*Information:*
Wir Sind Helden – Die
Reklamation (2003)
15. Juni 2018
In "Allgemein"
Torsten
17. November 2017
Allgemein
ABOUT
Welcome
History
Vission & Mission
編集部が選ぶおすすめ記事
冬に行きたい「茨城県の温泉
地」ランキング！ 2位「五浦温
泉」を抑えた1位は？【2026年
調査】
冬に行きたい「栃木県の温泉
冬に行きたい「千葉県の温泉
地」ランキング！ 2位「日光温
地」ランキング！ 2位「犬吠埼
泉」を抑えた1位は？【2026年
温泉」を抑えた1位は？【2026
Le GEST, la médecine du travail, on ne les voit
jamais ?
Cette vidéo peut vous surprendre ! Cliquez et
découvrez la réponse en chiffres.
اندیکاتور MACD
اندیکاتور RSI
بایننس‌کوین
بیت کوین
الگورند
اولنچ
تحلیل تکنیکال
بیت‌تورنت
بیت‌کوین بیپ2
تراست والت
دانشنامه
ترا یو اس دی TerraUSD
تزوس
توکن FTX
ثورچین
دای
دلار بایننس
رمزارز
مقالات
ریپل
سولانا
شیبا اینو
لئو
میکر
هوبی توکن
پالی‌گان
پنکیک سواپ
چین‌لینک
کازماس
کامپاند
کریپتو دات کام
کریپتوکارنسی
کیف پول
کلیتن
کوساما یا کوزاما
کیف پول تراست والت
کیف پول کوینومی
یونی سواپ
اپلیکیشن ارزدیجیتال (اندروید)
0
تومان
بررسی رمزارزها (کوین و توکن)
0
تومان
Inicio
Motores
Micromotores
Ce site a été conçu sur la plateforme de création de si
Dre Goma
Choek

* * *

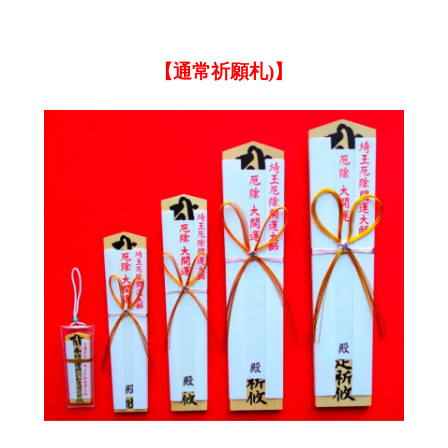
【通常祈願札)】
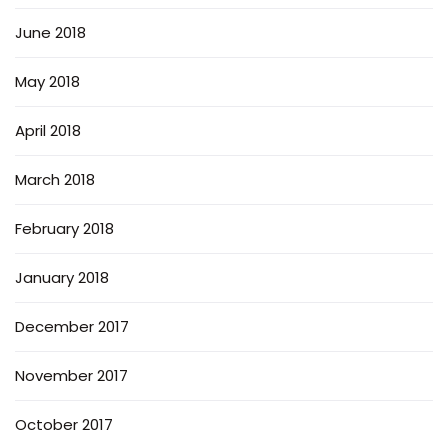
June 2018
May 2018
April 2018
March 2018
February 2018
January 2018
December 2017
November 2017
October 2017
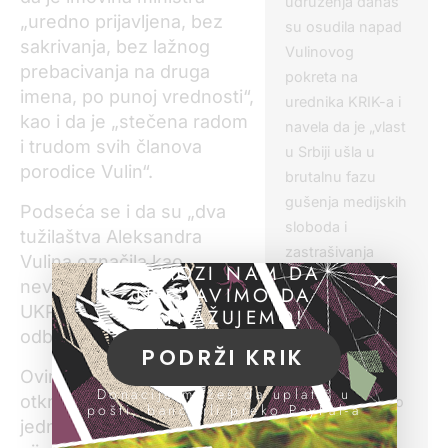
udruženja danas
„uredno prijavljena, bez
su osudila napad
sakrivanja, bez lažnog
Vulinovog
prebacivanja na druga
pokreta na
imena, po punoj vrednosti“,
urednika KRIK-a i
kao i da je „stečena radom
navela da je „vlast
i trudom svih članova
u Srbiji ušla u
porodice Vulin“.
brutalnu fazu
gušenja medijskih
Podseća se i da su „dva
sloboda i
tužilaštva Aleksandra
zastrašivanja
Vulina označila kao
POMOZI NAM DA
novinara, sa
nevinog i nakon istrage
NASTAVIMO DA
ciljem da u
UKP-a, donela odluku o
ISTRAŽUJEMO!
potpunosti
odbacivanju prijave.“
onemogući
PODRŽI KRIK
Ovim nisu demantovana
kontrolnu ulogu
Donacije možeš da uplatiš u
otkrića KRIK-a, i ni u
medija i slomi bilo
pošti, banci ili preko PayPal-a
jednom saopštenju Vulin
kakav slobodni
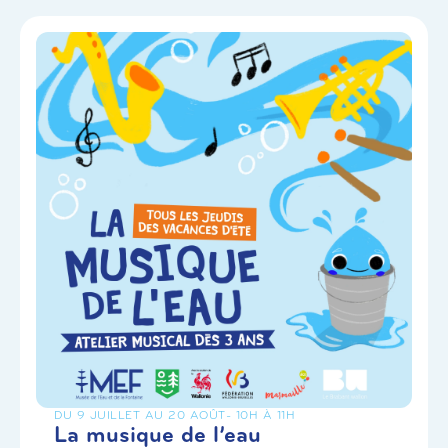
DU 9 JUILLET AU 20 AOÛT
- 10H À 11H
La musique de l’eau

*What to work on:*
Write only the number of lines in the data above that include "ランキング".

*Answer space:*
3